━━ EXCERPTED RECORDS ━━
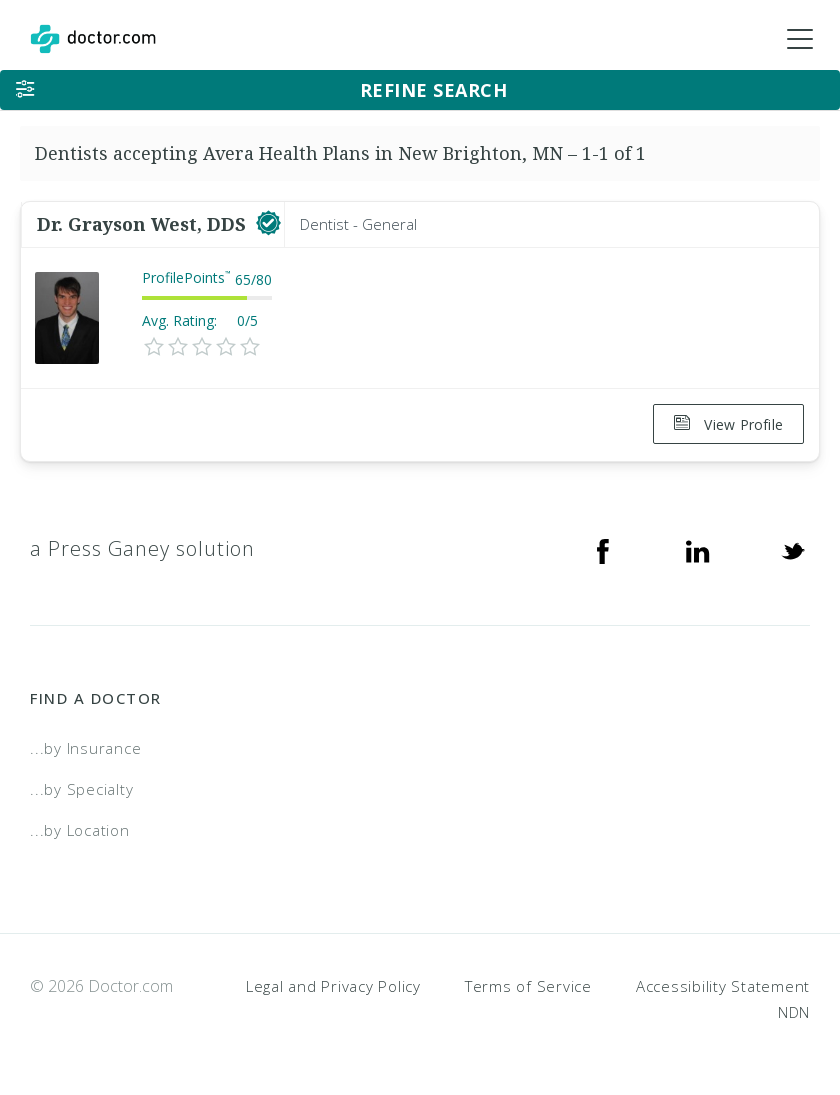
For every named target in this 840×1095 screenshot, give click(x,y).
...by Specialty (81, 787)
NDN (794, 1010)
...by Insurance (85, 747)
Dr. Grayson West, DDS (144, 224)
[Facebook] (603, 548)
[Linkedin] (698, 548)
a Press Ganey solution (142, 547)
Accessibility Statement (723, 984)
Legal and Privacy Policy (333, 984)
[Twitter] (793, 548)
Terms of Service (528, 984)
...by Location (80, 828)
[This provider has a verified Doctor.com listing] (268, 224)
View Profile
━━━
[EXERCISE] Start at the line with "a Press Ganey solution (142, 547)" and stop at the end of the records. Write those lines out exactly and add nothing.

[SOLUTION BELOW]
a Press Ganey solution (142, 547)
Accessibility Statement (723, 984)
Legal and Privacy Policy (333, 984)
[Twitter] (793, 548)
Terms of Service (528, 984)
...by Location (80, 828)
[This provider has a verified Doctor.com listing] (268, 224)
View Profile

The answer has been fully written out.